TiaraBoo · 12/02/2023 10:06

Sorry that question was to @BadNomad

(pressing reply was clearly too advanced for my phone!)

CopperMaran · 12/02/2023 10:07

Gilm0reGirl · 12/02/2023 10:04

We were one of the last in our circle of friends to have children, so we were invited to some parties and not others. We had a long often upsetting road ttc. My DH and I would never ever be so selfish as to think our ability to have children and how we felt about that be put ahead of a child being able to invite their friends to their birthday party.

The very thought of one of our friends telling their dd or ds “I’m sorry we don’t have enough room for your some of your friends because we have to invite mummy and daddy’s friends so we don’t upset them” is mortifying. And it’s no better if the child is younger and it’s not explained to them, they still miss out in order for me, a grown up with enough self awareness to know my feelings are not their responsibility, to be put first.

Because that is what would have had to happen to always accommodate us, either the birthday girl/boy would have had less of their own friends there or the parents would have had to have bigger venues with more cost involved, just so my feelings weren’t hurt.

A child is not responsible for my feelings.
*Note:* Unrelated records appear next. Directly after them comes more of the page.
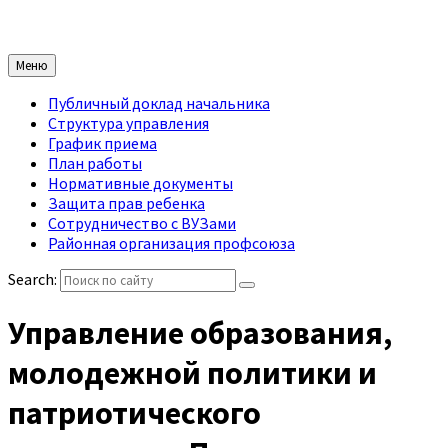
Меню
Публичный доклад начальника
Структура управления
График приема
План работы
Нормативные документы
Защита прав ребенка
Сотрудничество с ВУЗами
Районная организация профсоюза
Search:
Управление образования,
молодежной политики и
патриотического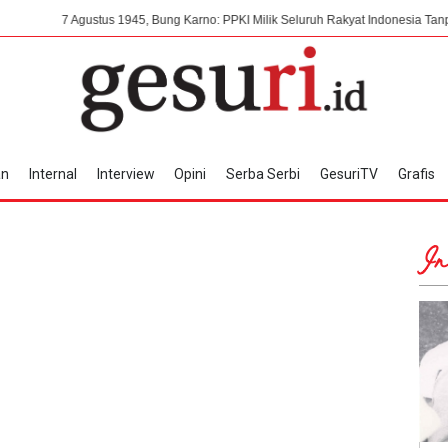
Agustus 1945, Bung Karno: PPKI Milik Seluruh Rakyat Indonesia Tanpa Campur T
an
Internal
Interview
Opini
Serba Serbi
GesuriTV
Grafis
In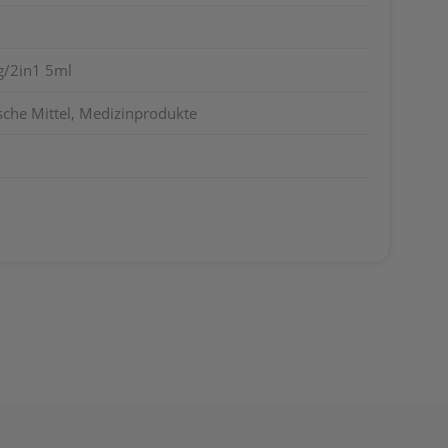
ng/2in1 5ml
sche Mittel, Medizinprodukte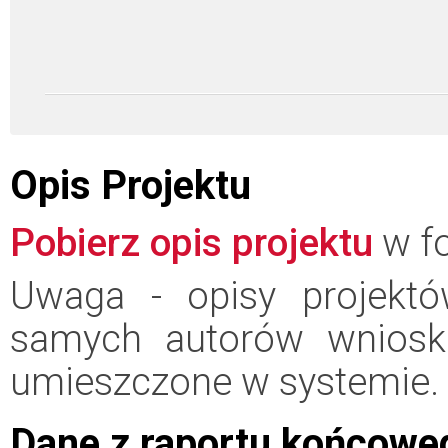
Opis Projektu
Pobierz opis projektu
w fo
Uwaga - opisy projektó
samych autorów wniosk
umieszczone w systemie.
Dane z raportu końcowe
This is not an adults party regardless if adults have to stay, it’s not a social get together and children are just there, it is a child’s party and they don’t have to miss out so I’m kept happy.

Totally agree.

Hbh17 · 12/02/2023 10:09

My best friends' children are now in their 20s and 30s (4 of them). I am still close to them, & their parents. I think I only went to 1 or 2 of their parties in total, & that was only to be an extra pair of hands. One of the many joys of being childfree is that you don't have to go to kids' parties! No adult would expect or want to go, so relax.

BannMan · 12/02/2023 10:15

No I promise, she’s real 😂.
I think it’s because there are people within our mutual friendship circle that have been invited with their children.
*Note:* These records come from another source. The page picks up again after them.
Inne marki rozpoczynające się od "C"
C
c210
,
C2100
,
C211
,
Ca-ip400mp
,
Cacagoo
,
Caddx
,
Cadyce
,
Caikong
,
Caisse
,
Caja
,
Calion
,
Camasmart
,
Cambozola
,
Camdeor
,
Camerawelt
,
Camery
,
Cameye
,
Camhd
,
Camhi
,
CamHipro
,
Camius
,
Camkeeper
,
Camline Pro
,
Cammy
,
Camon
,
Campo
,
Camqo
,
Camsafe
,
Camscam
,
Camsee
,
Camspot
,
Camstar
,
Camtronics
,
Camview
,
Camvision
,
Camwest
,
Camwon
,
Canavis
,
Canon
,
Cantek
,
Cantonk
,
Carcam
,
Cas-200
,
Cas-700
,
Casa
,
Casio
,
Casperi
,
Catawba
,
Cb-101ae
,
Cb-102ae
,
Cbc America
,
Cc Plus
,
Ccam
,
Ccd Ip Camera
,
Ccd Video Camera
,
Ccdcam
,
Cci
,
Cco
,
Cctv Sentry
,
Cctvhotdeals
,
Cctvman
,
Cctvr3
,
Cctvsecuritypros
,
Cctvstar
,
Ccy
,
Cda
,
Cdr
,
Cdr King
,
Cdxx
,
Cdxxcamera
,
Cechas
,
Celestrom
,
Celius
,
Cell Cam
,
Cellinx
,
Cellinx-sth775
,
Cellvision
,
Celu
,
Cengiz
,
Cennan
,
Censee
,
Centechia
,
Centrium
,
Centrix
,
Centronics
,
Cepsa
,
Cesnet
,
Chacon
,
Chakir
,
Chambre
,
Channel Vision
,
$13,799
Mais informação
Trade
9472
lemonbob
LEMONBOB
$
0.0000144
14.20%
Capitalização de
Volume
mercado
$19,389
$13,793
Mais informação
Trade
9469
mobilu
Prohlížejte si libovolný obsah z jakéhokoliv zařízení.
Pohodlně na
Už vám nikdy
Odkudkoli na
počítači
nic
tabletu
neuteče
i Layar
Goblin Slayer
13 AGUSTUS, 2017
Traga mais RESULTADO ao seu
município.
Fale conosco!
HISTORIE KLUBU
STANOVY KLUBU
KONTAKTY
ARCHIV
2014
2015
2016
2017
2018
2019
That's not strictly true. You have invited the children, not the parent. The parent happens to be accompanying their young child to a children's party. You need to reframe how you speak about it.
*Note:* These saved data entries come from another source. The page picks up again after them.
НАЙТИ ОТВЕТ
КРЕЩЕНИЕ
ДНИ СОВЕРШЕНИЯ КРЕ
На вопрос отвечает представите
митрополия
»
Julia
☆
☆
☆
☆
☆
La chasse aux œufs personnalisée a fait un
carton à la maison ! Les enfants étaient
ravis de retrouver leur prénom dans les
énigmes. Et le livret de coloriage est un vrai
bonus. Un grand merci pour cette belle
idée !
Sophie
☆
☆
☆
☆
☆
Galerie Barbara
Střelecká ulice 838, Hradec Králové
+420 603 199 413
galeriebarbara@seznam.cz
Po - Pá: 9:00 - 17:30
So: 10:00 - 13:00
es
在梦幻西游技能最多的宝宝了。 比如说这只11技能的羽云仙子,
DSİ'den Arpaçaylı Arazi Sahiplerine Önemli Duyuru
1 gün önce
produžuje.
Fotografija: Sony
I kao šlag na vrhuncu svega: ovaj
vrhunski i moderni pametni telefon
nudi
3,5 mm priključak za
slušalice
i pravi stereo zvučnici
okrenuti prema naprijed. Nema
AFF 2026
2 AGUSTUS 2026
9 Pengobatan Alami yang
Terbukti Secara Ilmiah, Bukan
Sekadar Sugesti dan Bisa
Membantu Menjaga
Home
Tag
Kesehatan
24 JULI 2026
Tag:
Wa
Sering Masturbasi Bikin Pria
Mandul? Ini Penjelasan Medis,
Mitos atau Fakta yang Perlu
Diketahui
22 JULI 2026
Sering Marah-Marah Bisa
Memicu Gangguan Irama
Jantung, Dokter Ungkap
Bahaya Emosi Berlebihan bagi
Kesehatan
Soakitup37 · 12/02/2023 10:18

Can’t you explain with an apology that you didn’t think she would want to attend under the circumstances, but obviously you’d love her to be there and she’s welcome? Seems pretty straightforward fix to me…

turrrniiipz · 12/02/2023 10:19

A big party with a bar, buffet, loads of people of varying ages, I'd say everyone should be included.

A little venue dressed for kids with kids party food, kids party games etc, I wouldn't include adults that don't have children that are invited.

Before I had kids I wouldn't have wanted to sit in the local church hall with kids hurtling around screaming. But I would happily have gone to a party in function room in a pub or a bar, where adults can have a glass of wine and something to eat too.

honeylulu · 12/02/2023 10:23

We always had an "after party" with tea/ cake or sometimes wine/bbq for godparents etc who didn't have young children and therefore hadn't come to the soft play stuff. It was a nice way for us to relax after the high energy kids party! Though as you're 39 weeks pregnant I can see why you don’t want to do anything extra this year.